WORK INSTRUCTION
Every line below that holds the string "ستانساسئ" should be copied out.

Stored data:
__________

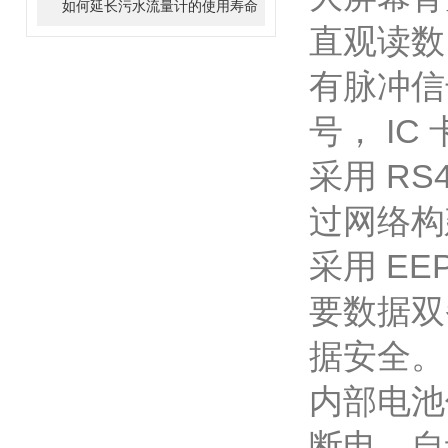
如何延长污水流量计的使用寿命
直观读
有脉冲信
号， I
采用 RS
过网络
采用 E
要数据
据安全。
内部电池
断电，自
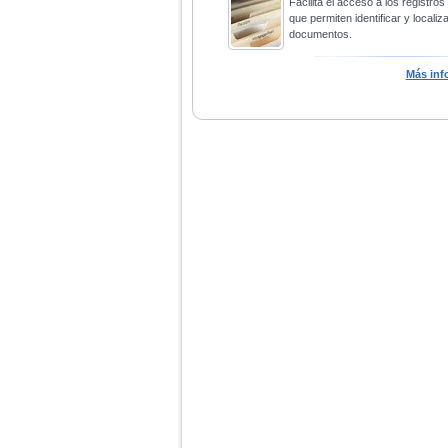
Facilita el acceso a los registros
que permiten identificar y localiza
documentos.
Más inf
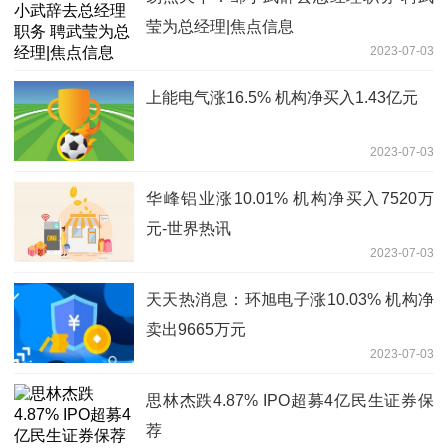
莹为总经理|焦点信息
2023-07-03
上能电气涨16.5% 机构净买入1.43亿元
2023-07-03
华峰铝业涨10.01% 机构净买入7520万
元-世界热讯
2023-07-03
天天热消息：环旭电子涨10.03% 机构净
卖出9665万元
2023-07-03
思林杰跌4.87% IPO超募4亿民生证券保
荐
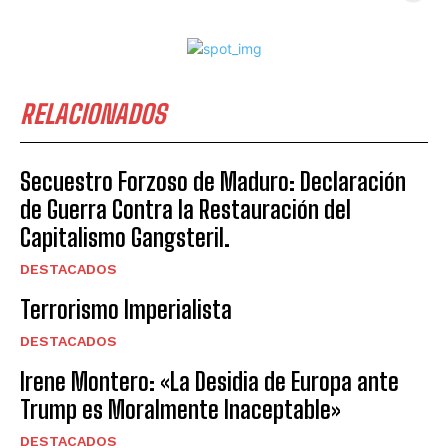
RELACIONADOS
Secuestro Forzoso de Maduro: Declaración
de Guerra Contra la Restauración del
Capitalismo Gangsteril.
DESTACADOS
Terrorismo Imperialista
DESTACADOS
Irene Montero: «La Desidia de Europa ante
Trump es Moralmente Inaceptable»
DESTACADOS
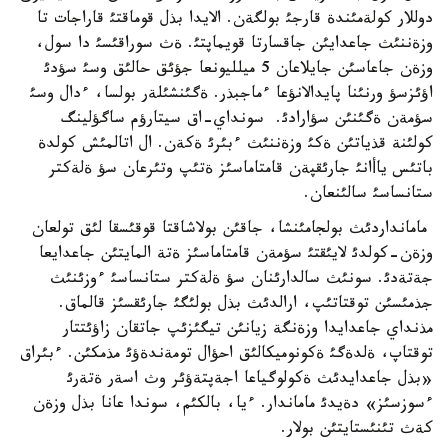
دوللار كولةمئندة قارجئ بولگةن. الايدا بذل قوماقتئ قاراجات تا
وزةننئث جاعدايئن جاقسارتا قويماپتئ. ةث سوراقئسئ دا سول،
وزةن جاعاسئن جايلاعان 5 ميلليونعا جؤئق حالئق وسئ سؤدئ
اؤئزسؤ ورنئنا پايدالانؤعا ءماجبذر. ةگئنشئلةر بولسا، ءدال وسئ
سؤمةن ةگئنئن سؤارادئ. سونداي-اق سيتارؤم ساگؤلينگ
كولئنة قذياتئن ةكئ وزةننئث ءبئرئ ةكةن. ال اتالمئش كولدة
باتئس ياأانئ جارئقپةن قامتاماسئز ةتئپ وتئرعان سؤ ةلةكتر
ستانساسئ سالئنعان.
مامانداردئث بولجامئنشا، جاقئن بولاشاقتا قوقئسقا لئق تولعان
وزةن-كولدئ لايئقتئ سؤمةن قامتاماسئز ةتة المايتئن جاعدايعا
جةتةدئ. سونئث سالدارئنان سؤ ةلةكتر ستانساسئ ءوزئنئث
جذمئسئن توقتاتئپ، ارالدئث بذل بولئگئ جارئقسئز قالماق.
مذنداي جاعدايدا وزةنگة زيانئن تيگئزئپ جاتقان زاؤئتتار
توقتاپ، ةلدةگئ ةكونوميكالئق احؤال تومةندةؤئ مذمكئن. ءبئراق
«بذل جاعدايدئث ةكولوگياعا اجةپتةؤئر وث اسةر ةتةرئ
ءسوزسئز» دةيدئ ماماندار. ءيا، بالكئم، سوندا عانا بذل وزةن
كةث تئنئستايتئن بولار.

__________

EXERCISE SOLUTION
ستانساسئ سالئنعان.
جةتةدئ. سونئث سالدارئنان سؤ ةلةكتر ستانساسئ ءوزئنئث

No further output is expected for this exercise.